MJAMarvin Jonathan Asmussen
Rolle im Projekt
Marvin Jonathan Asmussen – Dissertationsprojekt Lyrik
Marvin Jonathan Asmussen untersucht in seinem Dissertationsprojekt, inwiefern Wetterdarstellungen in der Lyrik des 17. und 18. Jahrhunderts als realistische Wiedergaben klimatischer Bedingungen der Kleinen Eiszeit gelesen werden können. Er arbeitet eng mit der Projektdatenbank zusammen und ist an der Texterschließung des LitLIA-Korpus beteiligt.

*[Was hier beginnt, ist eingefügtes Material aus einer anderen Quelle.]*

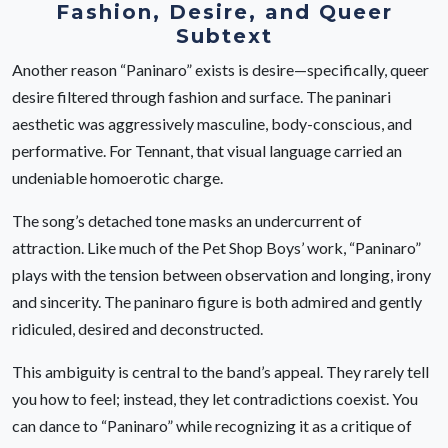
Fashion, Desire, and Queer
Subtext
Another reason “Paninaro” exists is desire—specifically, queer
desire filtered through fashion and surface. The paninari
aesthetic was aggressively masculine, body-conscious, and
performative. For Tennant, that visual language carried an
undeniable homoerotic charge.
The song’s detached tone masks an undercurrent of
attraction. Like much of the Pet Shop Boys’ work, “Paninaro”
plays with the tension between observation and longing, irony
and sincerity. The paninaro figure is both admired and gently
ridiculed, desired and deconstructed.
This ambiguity is central to the band’s appeal. They rarely tell
you how to feel; instead, they let contradictions coexist. You
can dance to “Paninaro” while recognizing it as a critique of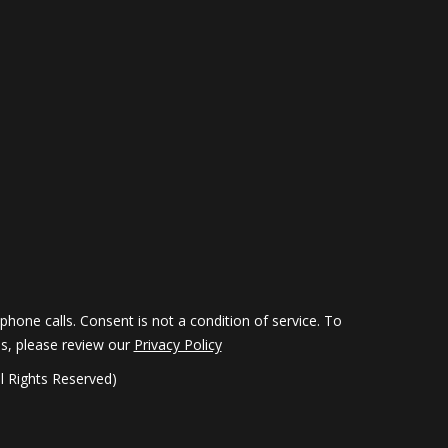
hone calls. Consent is not a condition of service. To
ils, please review our
Privacy Policy
 Rights Reserved)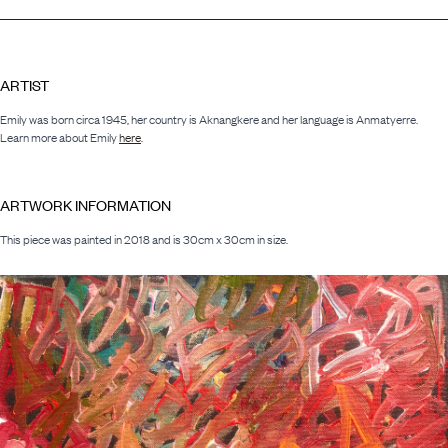
ARTIST
Emily was born circa 1945, her country is Aknangkere and her language is Anmatyerre.
Learn more about Emily
here
.
ARTWORK INFORMATION
This piece was painted in 2018 and is 30cm x 30cm in size.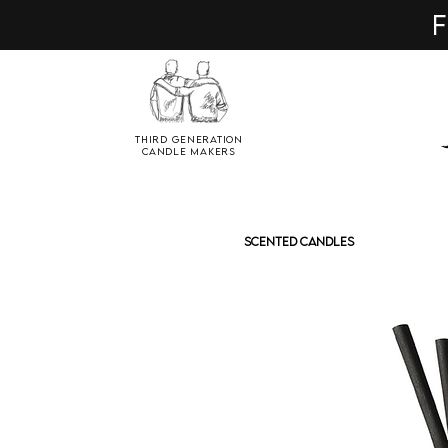
F
Third Generation
Candle Makers
SCENTED CANDLES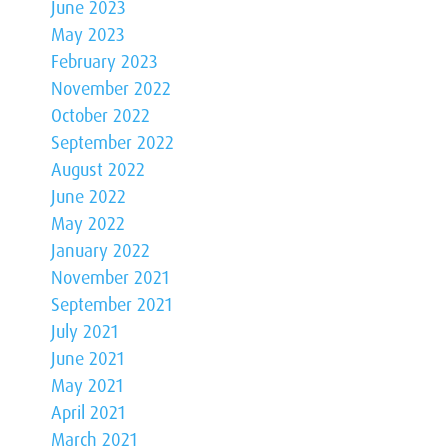
June 2023
May 2023
February 2023
November 2022
October 2022
September 2022
August 2022
June 2022
May 2022
January 2022
November 2021
September 2021
July 2021
June 2021
May 2021
April 2021
March 2021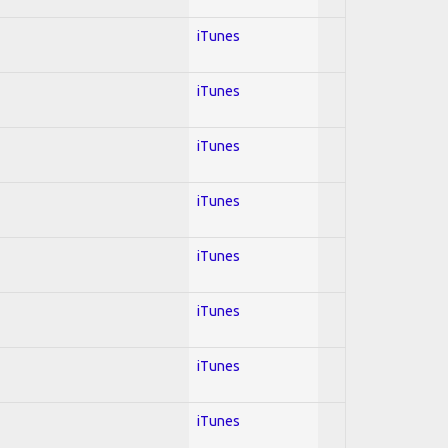
iTunes
iTunes
iTunes
iTunes
iTunes
iTunes
iTunes
iTunes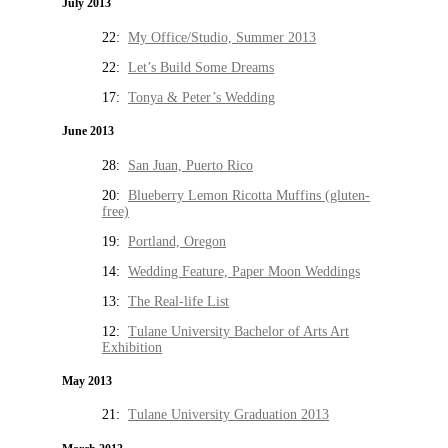
July 2013
22:
My Office/Studio, Summer 2013
22:
Let’s Build Some Dreams
17:
Tonya & Peter’s Wedding
June 2013
28:
San Juan, Puerto Rico
20:
Blueberry Lemon Ricotta Muffins (gluten-
free)
19:
Portland, Oregon
14:
Wedding Feature, Paper Moon Weddings
13:
The Real-life List
12:
Tulane University Bachelor of Arts Art
Exhibition
May 2013
21:
Tulane University Graduation 2013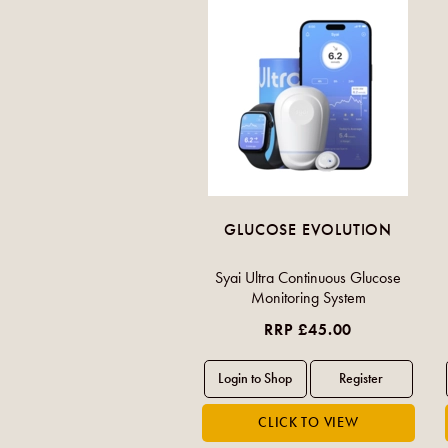
GLUCOSE EVOLUTION
Syai Ultra Continuous Glucose
Monitoring System
RRP £45.00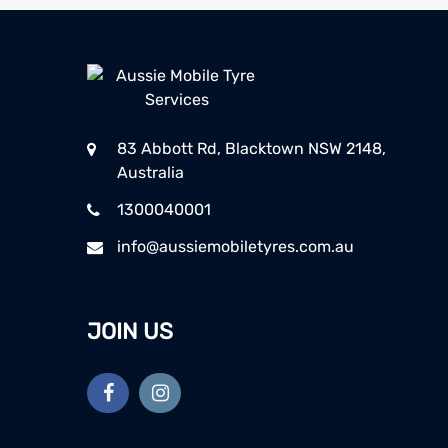
83 Abbott Rd, Blacktown NSW 2148,
Australia
1300040001
info@aussiemobiletyres.com.au
JOIN US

Zweitbetreuung: Prof. Dr. Dirk Werle, Universität Heidelberg
Ziel der Arbeit ist es zu untersuchen, ob sich Elemente der Wetterdarstellung in Gedichten der frühen Neuzeit als Reaktionen auf historische Witterungs- und Klimabedingungen erklären und so als Beispiel für das Eingehen von ‚Welt' in Dichtung lesen lassen. Den Rahmen der Untersuchung liefert die sogenannte ‚Kleine Eiszeit', eine klimahistorische Periode zwischen etwa 1350 und 1850, die sich durch ein weltweit kälteres Klima sowie eine Häufung von Wetteranomalien auszeichnet. Im Sinne einer problemgeschichtlichen Perspektive wird gefragt, ob Witterung und Klima Teil der Probleme sind, auf die eine frühneuzeitliche Dichtung reagiert und ob sich entsprechend ‚Spuren' der klimatischen Bedingungen, mit denen Menschen der frühen Neuzeit konfrontiert waren, in Texten der Zeit wiederfinden können.
Dabei werden in drei als historische Querschnitte angelegten Fallstudien neben Gedichten von Paul Fleming, Gertrud Möller und Barthold Heinrich Brockes auch poetologische und naturphilosophische Texte herangezogen, um die Lizenzen einer ‚realistischen' Naturwahrnehmung und -darstellung auszuloten. Damit wird letztlich eine Metaperspektive verfolgt, die versucht, die Möglichkeitsbedingungen von ‚Klima- und Wetterspuren' in der Dichtung der frühen Neuzeit sichtbar zu machen.